EDITORIAL: Price controls for the Digital Age
The Colorado House has advanced a bill to bar companies from using personal data to set individualized wages and prices.
As The Gazette reports, House Bill 26-1210 is a reincarnated version of a similar proposal that failed last year. It’s yet another import by some of the Capitol’s majority Democrats of legislation adopted or under consideration in about a dozen other Democratic-ruled states.
The bill’s progressive proponents allege algorithm-driven business practices must be regulated to prevent “economic exploitation” and “gamified pricing.”
Not so fast.
Regulating “data-driven pricing” is merely a modern manifestation of price controls that restrict how wages and prices are set — a policy that has failed for thousands of years.

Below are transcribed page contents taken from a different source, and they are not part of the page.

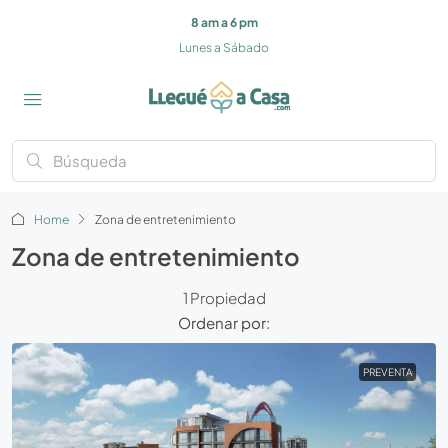
8 am a 6 pm
Lunes a Sábado
Home
Zona de entretenimiento
Zona de entretenimiento
1 Propiedad
Ordenar por:
PREVENTA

From Roman Emperor Diocletian’s “Edict on Maximum Prices” — which capped prices on more than 1,000 goods in 301 A.D. — to President Richard Nixon’s wage and price controls, governments have proven time and again that interfering with price-setting makes businesses and consumers worse off.

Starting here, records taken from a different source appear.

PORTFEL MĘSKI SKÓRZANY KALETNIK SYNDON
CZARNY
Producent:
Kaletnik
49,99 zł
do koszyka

As economist Milton Friedman put it, price controls are “an alleged cure for inflation” that is “far worse than the disease because its effect is to repress the system (and) the consequences of the more basic force.”
Although HB 26-1210 doesn’t outright cap prices, it dictates how they are set by limiting information that can help set them — undermining the same market forces that price controls always distort.

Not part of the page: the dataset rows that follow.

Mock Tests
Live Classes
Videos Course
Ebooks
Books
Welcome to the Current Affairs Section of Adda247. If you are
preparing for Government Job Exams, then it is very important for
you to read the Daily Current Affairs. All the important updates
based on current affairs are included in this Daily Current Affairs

“The market dictates prices and wages, not algorithms,” the Bell Policy Center’s Joshua Mantell told The Gazette. Mantell insists the bill would restore supply and demand in determining pricing.
Yet, attempting to restrict price-setting algorithms will do the opposite — separating prices from supply and demand.
Businesses are likely to allocate resources less efficiently while customers receive fewer discounts or targeted offers. Meanwhile, the goods or services they want will be harder to come by. When demand rises and supply is limited, prices go up.
HB 26-1210 also ignores the market’s checks and balances. If prices or wages become truly exploitative, customers won’t return and competitors will win them away.
Algorithms don’t change that; they’re just a new and more precise tool for assessing a lot of the same old kinds of information businesses always have tapped in setting prices.
The lawmakers behind the bill in fact are flying blind. They have no idea what factors are considered in pricing in a particular industry or how businesses might be using algorithms to do so.
A more fundamental question is whether there even is a problem that needs solving in the first place.
Co-sponsoring state Rep. Javier Mabrey, D-Denver, told The Gazette the bill will end “the use of surveillance data to figure out the maximum price you specifically will pay, or the minimum wage you specifically will accept.”
But solid evidence that “surveillance pricing” is widespread simply doesn’t exist.
As the Chamber of Progress’ Kouri Marshall told The Gazette, “No one has demonstrated that consumers are being systematically overcharged through personalized pricing.”
Mabrey claims consumer data influences ridesharing prices, offering a study that purports to show drivers were offered different prices for the “same ride” 63% of the time. Yet he doesn’t specify what kind of data is used, such as drivers’ ratings of their riders.
This bill would interfere with businesses using new software for what they’ve always done — strategic pricing — while stifling the very innovation that expands choice and cuts costs.
It freezes new software and data tools that improve efficiency and competition before even understanding their benefits and drawbacks.
Government regulation almost always lags behind technology. Intervening now risks baking in flawed assumptions and holding back innovation.
That isn’t progress. It’s hubris dressed up as consumer protection.